[Start of Attachment]

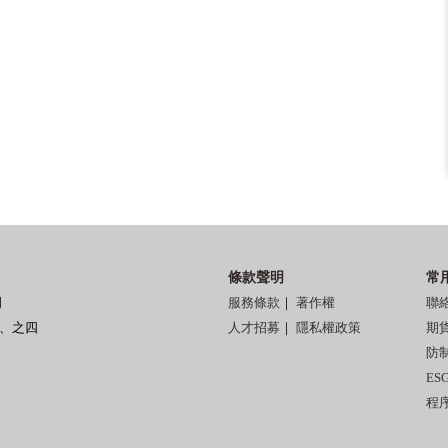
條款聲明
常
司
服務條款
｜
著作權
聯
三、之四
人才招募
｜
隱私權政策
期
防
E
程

[End of Attachment]
[Start of Attachment]

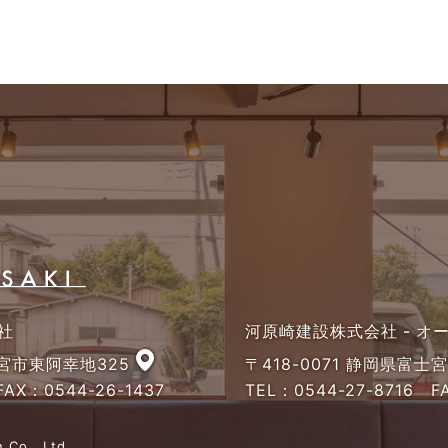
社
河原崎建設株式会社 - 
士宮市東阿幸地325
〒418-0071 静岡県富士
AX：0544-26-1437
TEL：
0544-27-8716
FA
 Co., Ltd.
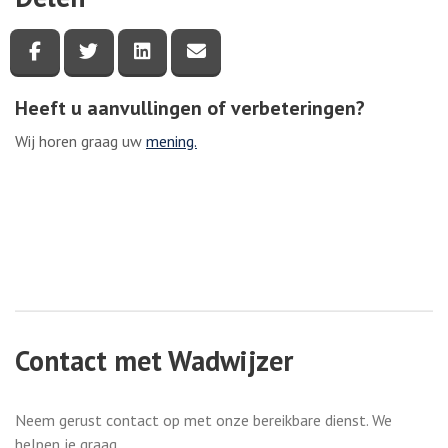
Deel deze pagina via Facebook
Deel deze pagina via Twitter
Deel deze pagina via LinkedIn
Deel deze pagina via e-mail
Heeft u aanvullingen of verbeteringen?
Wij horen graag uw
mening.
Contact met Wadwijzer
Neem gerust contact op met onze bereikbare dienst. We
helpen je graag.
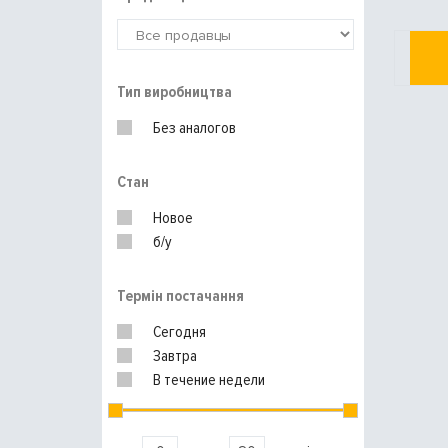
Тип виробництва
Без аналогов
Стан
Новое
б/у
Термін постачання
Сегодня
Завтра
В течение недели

[End of Attachment]
[Start of Attachment]

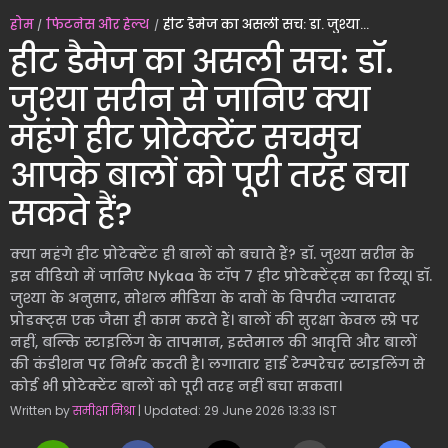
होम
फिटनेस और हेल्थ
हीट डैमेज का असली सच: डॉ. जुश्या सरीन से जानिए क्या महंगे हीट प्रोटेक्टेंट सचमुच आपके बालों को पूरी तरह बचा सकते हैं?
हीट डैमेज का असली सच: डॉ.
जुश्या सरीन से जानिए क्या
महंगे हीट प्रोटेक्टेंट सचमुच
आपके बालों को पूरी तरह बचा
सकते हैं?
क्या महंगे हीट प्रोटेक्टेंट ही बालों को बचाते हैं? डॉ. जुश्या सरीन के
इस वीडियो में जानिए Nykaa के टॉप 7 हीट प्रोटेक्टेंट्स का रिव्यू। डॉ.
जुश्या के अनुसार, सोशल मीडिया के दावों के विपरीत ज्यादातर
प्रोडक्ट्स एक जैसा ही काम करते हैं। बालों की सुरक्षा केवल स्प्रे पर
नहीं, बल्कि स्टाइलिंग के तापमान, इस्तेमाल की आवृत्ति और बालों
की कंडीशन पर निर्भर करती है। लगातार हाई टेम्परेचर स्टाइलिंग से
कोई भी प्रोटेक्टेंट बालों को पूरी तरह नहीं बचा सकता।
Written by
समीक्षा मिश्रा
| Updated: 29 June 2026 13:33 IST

[End of Attachment]

Within the material above, the line with "Тип виробництва" opens the range and the line with "В течение недели" closes it; reproduce that range word for word.

REPLY =
Тип виробництва
Без аналогов
Стан
Новое
б/у
Термін постачання
Сегодня
Завтра
В течение недели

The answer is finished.